▶ _Exercise requirements_
Please, could you print all the lines below exactly, leaving out the pictures?

[Stored items from a collection]
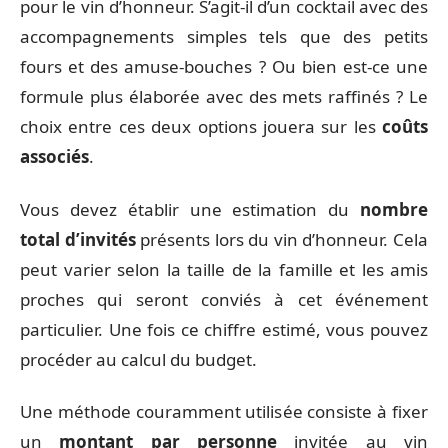
pour le vin d’honneur. S’agit-il d’un cocktail avec des
accompagnements simples tels que des petits
fours et des amuse-bouches ? Ou bien est-ce une
formule plus élaborée avec des mets raffinés ? Le
choix entre ces deux options jouera sur les
coûts
associés
.
Vous devez établir une estimation du
nombre
total d’invités
présents lors du vin d’honneur. Cela
peut varier selon la taille de la famille et les amis
proches qui seront conviés à cet événement
particulier. Une fois ce chiffre estimé, vous pouvez
procéder au calcul du budget.
Une méthode couramment utilisée consiste à fixer
un
montant par personne
invitée au vin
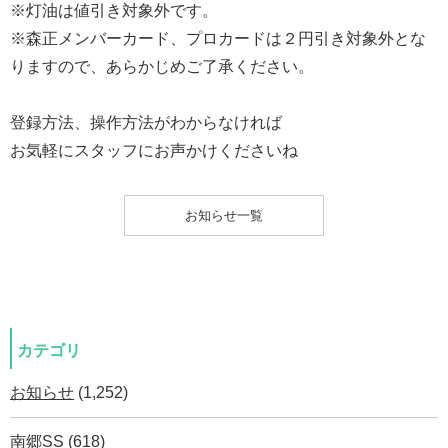
※灯油は値引き対象外です。
※森正メンバーカード、プロカードは２円引き対象外とな
りますので、あらかじめご了承ください。
登録方法、操作方法がわからなければ
お気軽にスタッフにお声かけくださいね
お知らせ一覧
カテゴリ
お知らせ
(1,252)
南郷SS
(618)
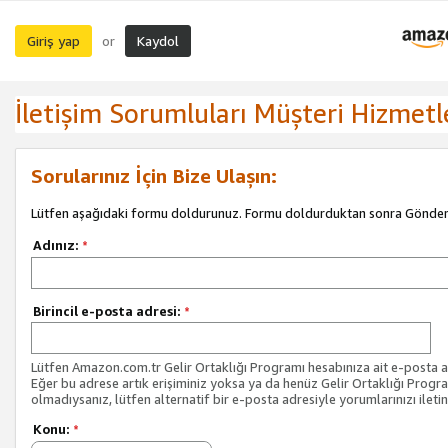
Giriş yap
Kaydol
or
İletişim Sorumluları Müşteri Hizmetl
Sorularınız İçin Bize Ulaşın:
Lütfen aşağıdaki formu doldurunuz. Formu doldurduktan sonra Gönder 
Adınız:
*
Birincil e-posta adresi:
*
Lütfen Amazon.com.tr Gelir Ortaklığı Programı hesabınıza ait e-posta ad
Eğer bu adrese artık erişiminiz yoksa ya da henüz Gelir Ortaklığı Progr
olmadıysanız, lütfen alternatif bir e-posta adresiyle yorumlarınızı iletin
Konu:
*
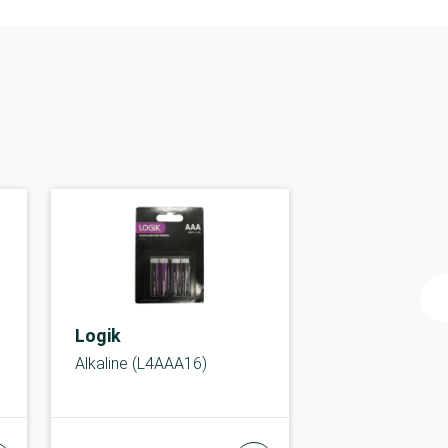
Logik
Alkaline (L4AAA16)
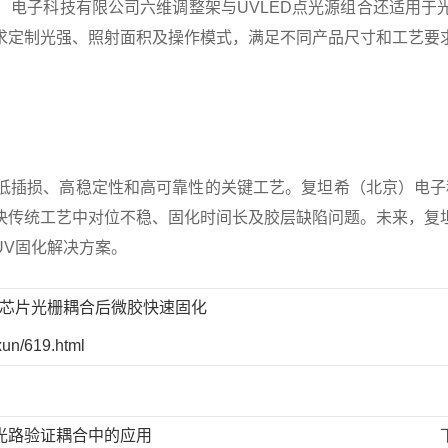
子科技有限公司六维调整架与UVLED点光源组合还适用于光
求定制光强、照射面积及操作模式，满足不同产品尺寸和工艺要
损、高稳定性和高可靠性的关键工艺。复坦希（北京）电子科
决传统工艺中对位不稳、固化时间长及胶层缺陷问题。未来，复
UV固化解决方案。
光芯片光栅耦合后微胶快速固化
xun/619.html
后光路验证耦合中的应用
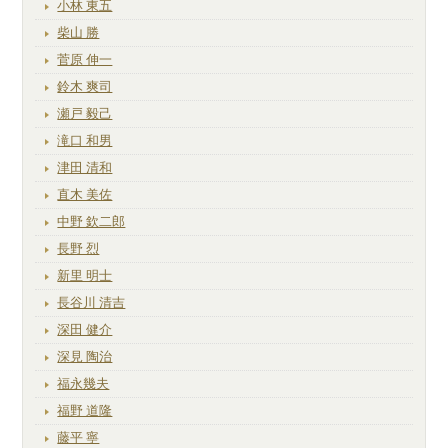
小林 東五
柴山 勝
菅原 伸一
鈴木 爽司
瀬戸 毅己
滝口 和男
津田 清和
直木 美佐
中野 欽二郎
長野 烈
新里 明士
長谷川 清吉
深田 健介
深見 陶治
福永幾夫
福野 道隆
藤平 寧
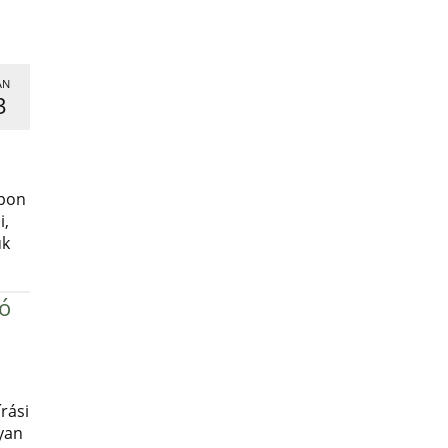
AN
3
,
apon
i,
uk
ró
rási
yan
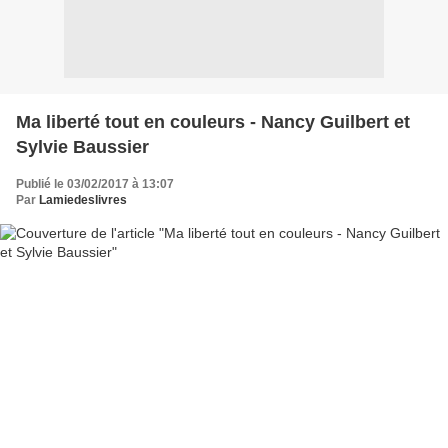
Ma liberté tout en couleurs - Nancy Guilbert et
Sylvie Baussier
Publié le 03/02/2017 à 13:07
Par
Lamiedeslivres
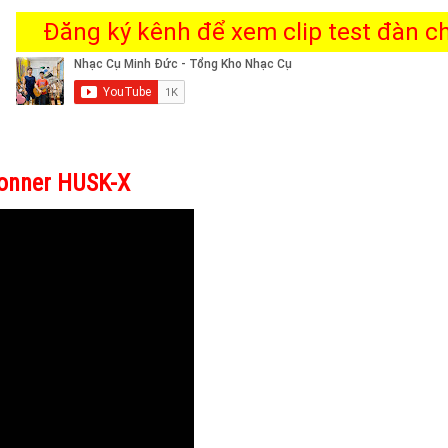
Đăng ký kênh để xem clip test đàn chi
 Donner HUSK-X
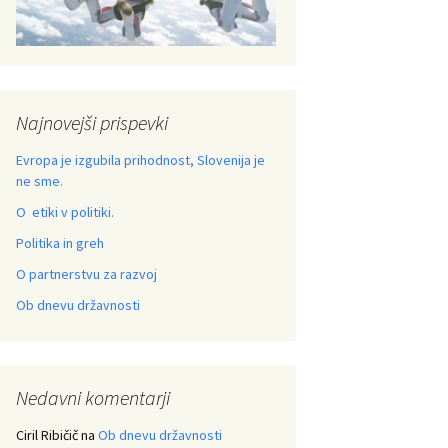
Najnovejši prispevki
Evropa je izgubila prihodnost, Slovenija je
ne sme.
O etiki v politiki.
Politika in greh
O partnerstvu za razvoj
Ob dnevu državnosti
Nedavni komentarji
Ciril Ribičič
na
Ob dnevu državnosti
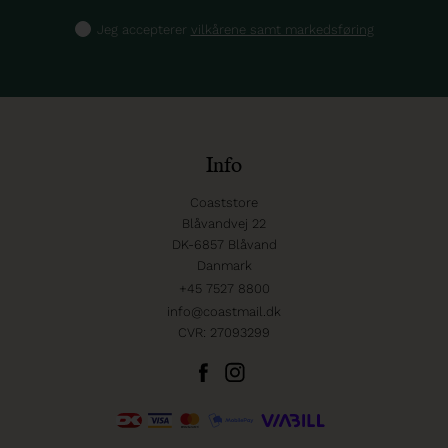
Jeg accepterer
vilkårene samt markedsføring
Info
Coaststore
Blåvandvej 22
DK-6857 Blåvand
Danmark
+45 7527 8800
info@coastmail.dk
CVR: 27093299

▶ _Response box_
pour le vin d’honneur. S’agit-il d’un cocktail avec des
accompagnements simples tels que des petits
fours et des amuse-bouches ? Ou bien est-ce une
formule plus élaborée avec des mets raffinés ? Le
choix entre ces deux options jouera sur les
coûts
associés
.
Vous devez établir une estimation du
nombre
total d’invités
présents lors du vin d’honneur. Cela
peut varier selon la taille de la famille et les amis
proches qui seront conviés à cet événement
particulier. Une fois ce chiffre estimé, vous pouvez
procéder au calcul du budget.
Une méthode couramment utilisée consiste à fixer
un
montant par personne
invitée au vin
※灯油は値引き対象外です。
※森正メンバーカード、プロカードは２円引き対象外とな
りますので、あらかじめご了承ください。
登録方法、操作方法がわからなければ
お気軽にスタッフにお声かけくださいね
お知らせ一覧
カテゴリ
お知らせ
(1,252)
南郷SS
(618)
Giriş yap
Kaydol
or
İletişim Sorumluları Müşteri Hizmetl
Sorularınız İçin Bize Ulaşın:
Lütfen aşağıdaki formu doldurunuz. Formu doldurduktan sonra Gönder 
Adınız:
*
Birincil e-posta adresi:
*
Lütfen Amazon.com.tr Gelir Ortaklığı Programı hesabınıza ait e-posta ad
Eğer bu adrese artık erişiminiz yoksa ya da henüz Gelir Ortaklığı Progr
olmadıysanız, lütfen alternatif bir e-posta adresiyle yorumlarınızı iletin
Konu:
*
Logik
Alkaline (L4AAA16)
子科技有限公司六维调整架与UVLED点光源组合还适用于光
求定制光强、照射面积及操作模式，满足不同产品尺寸和工艺要
损、高稳定性和高可靠性的关键工艺。复坦希（北京）电子科
决传统工艺中对位不稳、固化时间长及胶层缺陷问题。未来，复
UV固化解决方案。
光芯片光栅耦合后微胶快速固化
xun/619.html
后光路验证耦合中的应用
小林 東五
柴山 勝
菅原 伸一
鈴木 爽司
瀬戸 毅己
滝口 和男
津田 清和
直木 美佐
中野 欽二郎
長野 烈
新里 明士
長谷川 清吉
深田 健介
深見 陶治
福永幾夫
福野 道隆
藤平 寧
AN
3
,
apon
i,
uk
ró
rási
yan
Ma liberté tout en couleurs - Nancy Guilbert et
Sylvie Baussier
Publié le 03/02/2017 à 13:07
Par
Lamiedeslivres
Đăng ký kênh để xem clip test đàn chi
 Donner HUSK-X
Najnovejši prispevki
Evropa je izgubila prihodnost, Slovenija je
ne sme.
O etiki v politiki.
Politika in greh
O partnerstvu za razvoj
Ob dnevu državnosti
Nedavni komentarji
Ciril Ribičič
na
Ob dnevu državnosti
Jeg accepterer
vilkårene samt markedsføring
Info
Coaststore
Blåvandvej 22
DK-6857 Blåvand
Danmark
+45 7527 8800
info@coastmail.dk
CVR: 27093299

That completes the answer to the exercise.